EXERCISE INSTRUCTIONS:
Every line in the listing is to be echoed verbatim.

┏━━

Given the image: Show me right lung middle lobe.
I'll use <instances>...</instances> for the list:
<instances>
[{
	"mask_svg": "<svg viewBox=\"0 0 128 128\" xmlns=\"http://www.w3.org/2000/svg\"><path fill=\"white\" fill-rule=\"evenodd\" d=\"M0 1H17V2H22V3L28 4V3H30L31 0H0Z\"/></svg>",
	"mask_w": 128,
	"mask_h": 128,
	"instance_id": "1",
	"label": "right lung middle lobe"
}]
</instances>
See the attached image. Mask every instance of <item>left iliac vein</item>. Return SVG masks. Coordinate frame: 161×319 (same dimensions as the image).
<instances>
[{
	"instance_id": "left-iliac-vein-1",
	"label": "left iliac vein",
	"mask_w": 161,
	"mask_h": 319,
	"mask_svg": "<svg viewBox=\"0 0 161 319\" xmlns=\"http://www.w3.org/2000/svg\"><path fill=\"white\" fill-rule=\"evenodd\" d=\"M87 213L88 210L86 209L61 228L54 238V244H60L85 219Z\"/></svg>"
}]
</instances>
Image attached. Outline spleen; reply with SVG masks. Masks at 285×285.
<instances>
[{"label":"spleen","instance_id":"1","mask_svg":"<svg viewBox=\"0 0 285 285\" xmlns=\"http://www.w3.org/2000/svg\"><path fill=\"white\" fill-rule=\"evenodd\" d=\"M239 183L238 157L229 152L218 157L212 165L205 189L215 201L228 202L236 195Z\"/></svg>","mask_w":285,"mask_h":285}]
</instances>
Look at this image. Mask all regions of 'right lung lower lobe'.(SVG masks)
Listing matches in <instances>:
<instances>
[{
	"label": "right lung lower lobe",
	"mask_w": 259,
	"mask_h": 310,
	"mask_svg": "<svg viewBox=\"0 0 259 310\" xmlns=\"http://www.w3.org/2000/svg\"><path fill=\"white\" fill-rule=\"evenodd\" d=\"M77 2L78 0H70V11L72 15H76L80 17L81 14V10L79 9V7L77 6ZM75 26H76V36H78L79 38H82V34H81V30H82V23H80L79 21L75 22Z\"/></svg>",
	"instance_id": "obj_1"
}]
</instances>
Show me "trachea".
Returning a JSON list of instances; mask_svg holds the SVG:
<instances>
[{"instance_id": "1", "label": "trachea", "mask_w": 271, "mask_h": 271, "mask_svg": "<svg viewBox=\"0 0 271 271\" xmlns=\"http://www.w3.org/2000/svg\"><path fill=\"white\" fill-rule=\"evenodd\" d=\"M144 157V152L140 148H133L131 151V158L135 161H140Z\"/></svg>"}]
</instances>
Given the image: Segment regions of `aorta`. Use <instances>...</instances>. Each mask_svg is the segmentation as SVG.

┗━━

RESPONSE TO THIS TASK:
Given the image: Show me right lung middle lobe.
I'll use <instances>...</instances> for the list:
<instances>
[{
	"mask_svg": "<svg viewBox=\"0 0 128 128\" xmlns=\"http://www.w3.org/2000/svg\"><path fill=\"white\" fill-rule=\"evenodd\" d=\"M0 1H17V2H22V3L28 4V3H30L31 0H0Z\"/></svg>",
	"mask_w": 128,
	"mask_h": 128,
	"instance_id": "1",
	"label": "right lung middle lobe"
}]
</instances>
See the attached image. Mask every instance of <item>left iliac vein</item>. Return SVG masks. Coordinate frame: 161×319 (same dimensions as the image).
<instances>
[{
	"instance_id": "left-iliac-vein-1",
	"label": "left iliac vein",
	"mask_w": 161,
	"mask_h": 319,
	"mask_svg": "<svg viewBox=\"0 0 161 319\" xmlns=\"http://www.w3.org/2000/svg\"><path fill=\"white\" fill-rule=\"evenodd\" d=\"M87 213L88 210L86 209L61 228L54 238V244H60L85 219Z\"/></svg>"
}]
</instances>
Image attached. Outline spleen; reply with SVG masks. Masks at 285×285.
<instances>
[{"label":"spleen","instance_id":"1","mask_svg":"<svg viewBox=\"0 0 285 285\" xmlns=\"http://www.w3.org/2000/svg\"><path fill=\"white\" fill-rule=\"evenodd\" d=\"M239 183L238 157L229 152L218 157L212 165L205 189L215 201L228 202L236 195Z\"/></svg>","mask_w":285,"mask_h":285}]
</instances>
Look at this image. Mask all regions of 'right lung lower lobe'.(SVG masks)
Listing matches in <instances>:
<instances>
[{
	"label": "right lung lower lobe",
	"mask_w": 259,
	"mask_h": 310,
	"mask_svg": "<svg viewBox=\"0 0 259 310\" xmlns=\"http://www.w3.org/2000/svg\"><path fill=\"white\" fill-rule=\"evenodd\" d=\"M77 2L78 0H70V11L72 15H76L80 17L81 14V10L79 9V7L77 6ZM75 26H76V36H78L79 38H82V34H81V30H82V23H80L79 21L75 22Z\"/></svg>",
	"instance_id": "obj_1"
}]
</instances>
Show me "trachea".
Returning a JSON list of instances; mask_svg holds the SVG:
<instances>
[{"instance_id": "1", "label": "trachea", "mask_w": 271, "mask_h": 271, "mask_svg": "<svg viewBox=\"0 0 271 271\" xmlns=\"http://www.w3.org/2000/svg\"><path fill=\"white\" fill-rule=\"evenodd\" d=\"M144 157V152L140 148H133L131 151V158L135 161H140Z\"/></svg>"}]
</instances>
Given the image: Segment regions of `aorta`. Use <instances>...</instances>. Each mask_svg is the segmentation as SVG.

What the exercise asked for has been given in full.